There were significant differences (seeing Table 2) to the preventive effect of alternanthera philoxeroides for the bacterium liquid of the different extension rates of Sf 193 liquid bacterial agents.The preventive effect of indoor bioassay slightly is better than the preventive effect of field plot trial, but the preventive effect trend of the two is on all four.This shows that best bacterium liquid extension rate is 1: 25 when indoor bioassay, best bacterium liquid extension rate is 1: 10 when field test.In the field test process, observe: when sf193 liquid bacterial agent extension rate is 1: 10, the alternanthera philoxeroides morbidity is serious, false lattice spores (Nimbya alternantherae) sf 193 of biocontrol strain-Alternanthera sessilis (L.) DC. can cause the alternanthera philoxeroides blade overwhelming majority to come off, and scab gathers on the cane.It is very low to handle 15 days newborn rates of rear blade, and mortality ratio is very high.This shows, utilize the biological prevention and control agent of false lattice spores (Nimbyaalternantherae) sf of Alternanthera sessilis (L.) DC. 193 bacterial strains preparation that alternanthera philoxeroides is had good preventive effect.

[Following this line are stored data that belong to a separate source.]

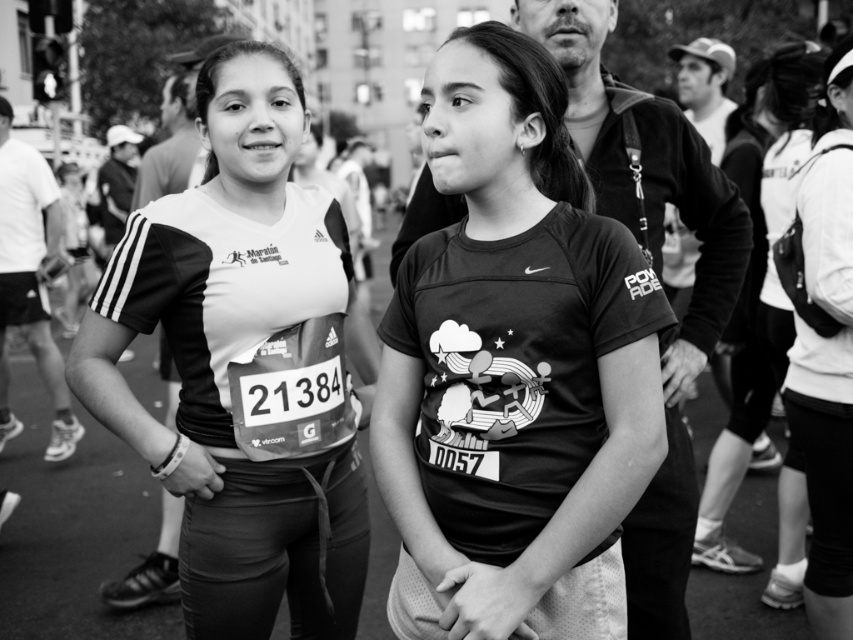 Is matte black t-shirt at center wider than white fabric backpack at right?

Yes, matte black t-shirt at center is wider than white fabric backpack at right.

Measure the distance between matte black t-shirt at center and white fabric backpack at right.

A distance of 1.63 meters exists between matte black t-shirt at center and white fabric backpack at right.

Between point (486, 92) and point (840, 269), which one is positioned in front?

Point (486, 92)

Identify the location of matte black t-shirt at center. The height and width of the screenshot is (640, 853). (514, 369).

Table 2, the different extension rates of biological prevention and control agent (sf 193 liquid bacterial agents) are to the preventive effect of alternanthera philoxeroides
| Handle | 5 times | 10 times | 25 times | 50 times | 100 times | CK |
| Indoor bioassay | 100 | 100 | 95.8 | 85.2 | 76.9 | 0 |
| Field plot trial | 90.2 | 88.4 | 69.3 | 45.8 | 42.4 | 0 |
Annotate: numeral be disease index
Embodiment 6:
False lattice spores (Nimbya alternantherae) sf of Alternanthera sessilis (L.) DC. 193 bacterial strains adopt the preventive effect of different vaccination body to alternanthera philoxeroides
False lattice spores (Nimbya alternantherae) sf of Alternanthera sessilis (L.) DC. 193 bacterial strains adopt the inoculum experiment to be provided with mixed solution, mycelia segment suspension and three kinds of processing of culturing filtrate.Wherein: get the mycelia segment of cultivating 3d and culturing filtrate as mixed solution; The mixed solution 10000r/min that contains mycelia segment and culturing filtrate is after centrifugal 15 minutes, supernatant liquor with twice of 8 layers of filtered through gauze as culturing filtrate; The mycelia segment of centrifugation is diluted as mycelia segment suspension with sterilized water (with the supernatant liquor equal-volume).In the experiment, gather healthy alternanthera philoxeroides blade, clean sterilized water rinse 2 times.Soak 4 of healthy alternanthera philoxeroides respectively in above-mentioned three kinds of inoculums (100ml), soak after 1 hour and take out, be placed in the culture dish that is covered with sterilization filter paper, every ware adds the 10ml sterilized water and preserves moisture.Each is handled and repeats 3 times, establishes sterilized water and is treated to contrast.3 days " Invest, Then Investigate " incidences (method of indoor bioassay) of 28 ℃ of following illumination cultivation.Select eugonic under the identical habitat, anosis alternanthera philoxeroides as the field test sub-district, sub-district area 1m
2Using the conventional manual atomizer to spray prevents and kill off.The extension rate of three kinds of inoculums is 1: 10, and consumption is 100ml/m
2, every processing repeats 3 times, establishes sterilized water and is treated to contrast.7 days " Invest, Then Investigate " incidences (field plot trial method).Test-results shows (seeing Table 3), and is better with the preventive effect of mixed solution and the inoculation of mycelia suspension, with the preventive effect that do not have of culturing filtrate inoculation.The culturing filtrate of false lattice spores (Nimbyaalternantherae) sf 193 of this explanation biocontrol strain-Alternanthera sessilis (L.) DC. infects alternanthera philoxeroides at sf 193 and causes falling ill inoperative substantially in the dead process, the virose active substance of alternanthera philoxeroides is present in the cell of false lattice spores (Nimbya alternantherae) sf of Alternanthera sessilis (L.) DC. 193 bacterial strains.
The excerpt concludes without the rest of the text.